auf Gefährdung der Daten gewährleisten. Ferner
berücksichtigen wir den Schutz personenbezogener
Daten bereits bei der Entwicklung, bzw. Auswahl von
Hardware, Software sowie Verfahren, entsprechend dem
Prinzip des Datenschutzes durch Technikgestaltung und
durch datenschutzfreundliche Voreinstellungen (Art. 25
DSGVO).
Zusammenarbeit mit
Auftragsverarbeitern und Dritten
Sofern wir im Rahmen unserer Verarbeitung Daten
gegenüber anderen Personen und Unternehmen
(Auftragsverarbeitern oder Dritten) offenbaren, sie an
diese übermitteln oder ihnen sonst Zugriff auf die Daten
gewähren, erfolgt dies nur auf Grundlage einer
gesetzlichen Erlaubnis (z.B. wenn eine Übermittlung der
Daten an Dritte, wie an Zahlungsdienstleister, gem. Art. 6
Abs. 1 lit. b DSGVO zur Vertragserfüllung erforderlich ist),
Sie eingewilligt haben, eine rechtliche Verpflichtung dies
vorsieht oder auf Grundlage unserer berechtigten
____________________
- _THE PROBLEM_
Give again, unchanged, the lines running from the top of the material above through the line that has "gesetzlichen Erlaubnis (z.B.", and nothing more.

- _TASK OUTPUT_
auf Gefährdung der Daten gewährleisten. Ferner
berücksichtigen wir den Schutz personenbezogener
Daten bereits bei der Entwicklung, bzw. Auswahl von
Hardware, Software sowie Verfahren, entsprechend dem
Prinzip des Datenschutzes durch Technikgestaltung und
durch datenschutzfreundliche Voreinstellungen (Art. 25
DSGVO).
Zusammenarbeit mit
Auftragsverarbeitern und Dritten
Sofern wir im Rahmen unserer Verarbeitung Daten
gegenüber anderen Personen und Unternehmen
(Auftragsverarbeitern oder Dritten) offenbaren, sie an
diese übermitteln oder ihnen sonst Zugriff auf die Daten
gewähren, erfolgt dies nur auf Grundlage einer
gesetzlichen Erlaubnis (z.B. wenn eine Übermittlung der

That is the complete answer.